_WHAT THIS TASK INVOLVES_: With the pictures removed, set down all of the entries below exactly.

_Saved data entries_:
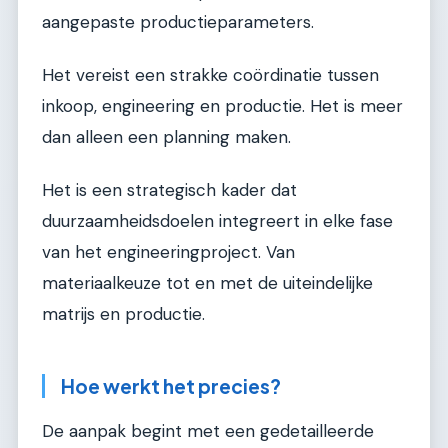
aangepaste productieparameters.
Het vereist een strakke coördinatie tussen
inkoop, engineering en productie. Het is meer
dan alleen een planning maken.
Het is een strategisch kader dat
duurzaamheidsdoelen integreert in elke fase
van het engineeringproject. Van
materiaalkeuze tot en met de uiteindelijke
matrijs en productie.
Hoe werkt het precies?
De aanpak begint met een gedetailleerde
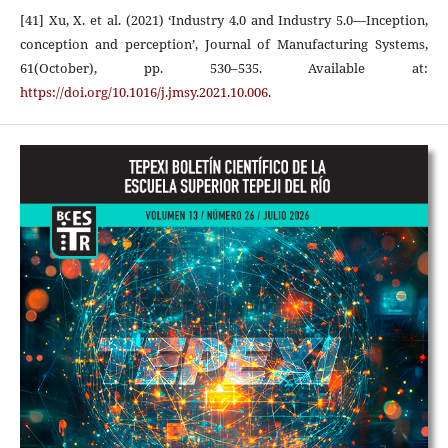
[41] Xu, X. et al. (2021) ‘Industry 4.0 and Industry 5.0—Inception,
conception and perception’, Journal of Manufacturing Systems,
61(October), pp. 530–535. Available at:
https://doi.org/10.1016/j.jmsy.2021.10.006
.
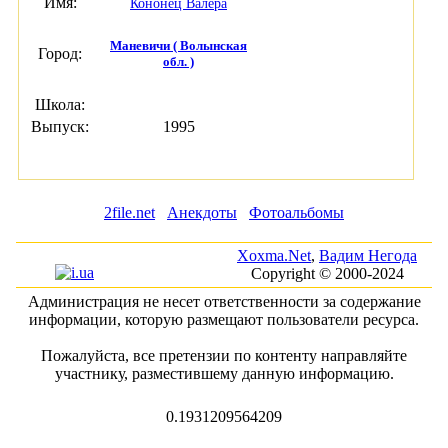
Имя:
Кононец Валера
Маневичи ( Волынская
Город:
обл. )
Школа:
Выпуск:
1995
2file.net
Анекдоты
Фотоальбомы
Xoxma.Net
,
Вадим Негода
Copyright © 2000-2024
Администрация не несет ответственности за содержание
информации, которую размещают пользователи ресурса.
Пожалуйста, все претензии по контенту направляйте
участнику, разместившему данную информацию.
0.1931209564209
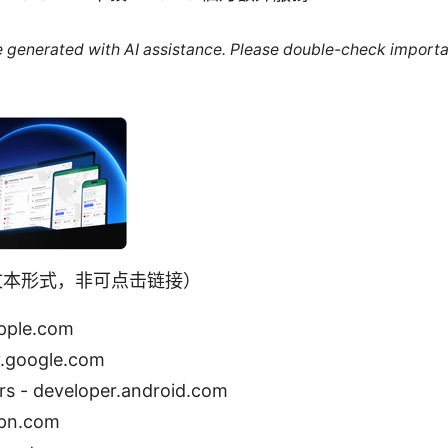
re generated with AI assistance. Please double-check importa
（文本形式，非可点击链接）
apple.com
y.google.com
rs - developer.android.com
pn.com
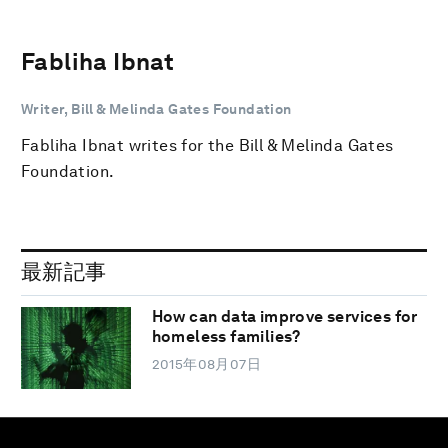
Fabliha Ibnat
Writer, Bill & Melinda Gates Foundation
Fabliha Ibnat writes for the Bill & Melinda Gates
Foundation.
最新記事
How can data improve services for
homeless families?
2015年08月07日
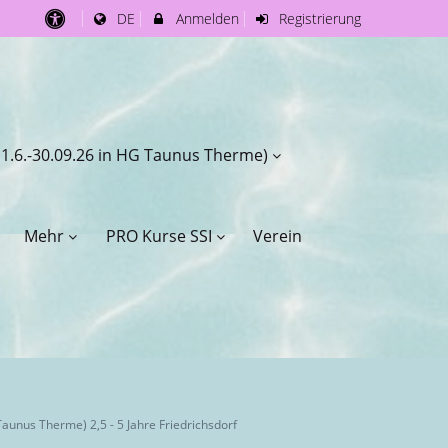
DE
Anmelden
Registrierung
 1.6.-30.09.26 in HG Taunus Therme)
Mehr
PRO Kurse SSI
Verein
unus Therme) 2,5 - 5 Jahre Friedrichsdorf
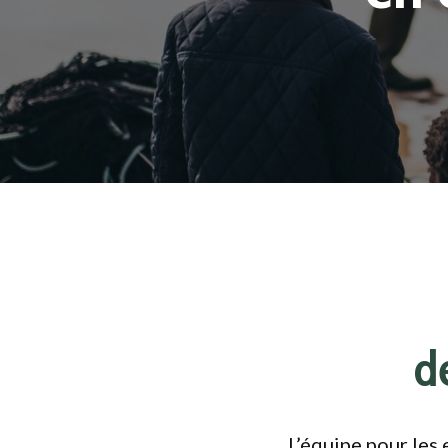
d
L’équipe pour les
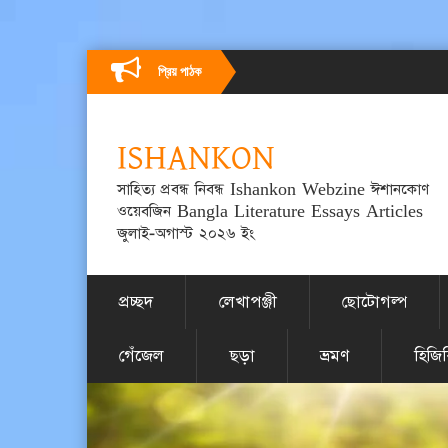
প্রিয় পাঠক
ISHANKON
সাহিত্য প্রবন্ধ নিবন্ধ Ishankon Webzine ঈশানকোণ
ওয়েবজিন Bangla Literature Essays Articles
জুলাই-অগাস্ট ২০২৬ ইং
প্রচ্ছদ
লেখাপঞ্জী
ছোটোগল্প
গেঁজেল
ছড়া
ভ্রমণ
হিজি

_EXERCISE RESULT_:
aangepaste productieparameters.
Het vereist een strakke coördinatie tussen
inkoop, engineering en productie. Het is meer
dan alleen een planning maken.
Het is een strategisch kader dat
duurzaamheidsdoelen integreert in elke fase
van het engineeringproject. Van
materiaalkeuze tot en met de uiteindelijke
matrijs en productie.
Hoe werkt het precies?
De aanpak begint met een gedetailleerde
[41] Xu, X. et al. (2021) ‘Industry 4.0 and Industry 5.0—Inception,
conception and perception’, Journal of Manufacturing Systems,
61(October), pp. 530–535. Available at:
https://doi.org/10.1016/j.jmsy.2021.10.006
.
Имя:
Кононец Валера
Маневичи ( Волынская
Город:
обл. )
Школа:
Выпуск:
1995
2file.net
Анекдоты
Фотоальбомы
Xoxma.Net
,
Вадим Негода
Copyright © 2000-2024
Администрация не несет ответственности за содержание
информации, которую размещают пользователи ресурса.
Пожалуйста, все претензии по контенту направляйте
участнику, разместившему данную информацию.
0.1931209564209
re generated with AI assistance. Please double-check importa
（文本形式，非可点击链接）
apple.com
y.google.com
rs - developer.android.com
pn.com
Fabliha Ibnat
Writer, Bill & Melinda Gates Foundation
Fabliha Ibnat writes for the Bill & Melinda Gates
Foundation.
最新記事
How can data improve services for
homeless families?
2015年08月07日
DE
Anmelden
Registrierung
 1.6.-30.09.26 in HG Taunus Therme)
Mehr
PRO Kurse SSI
Verein
unus Therme) 2,5 - 5 Jahre Friedrichsdorf
d
L’équipe pour les
প্রিয় পাঠক
ISHANKON
সাহিত্য প্রবন্ধ নিবন্ধ Ishankon Webzine ঈশানকোণ
ওয়েবজিন Bangla Literature Essays Articles
জুলাই-অগাস্ট ২০২৬ ইং
প্রচ্ছদ
লেখাপঞ্জী
ছোটোগল্প
গেঁজেল
ছড়া
ভ্রমণ
হিজি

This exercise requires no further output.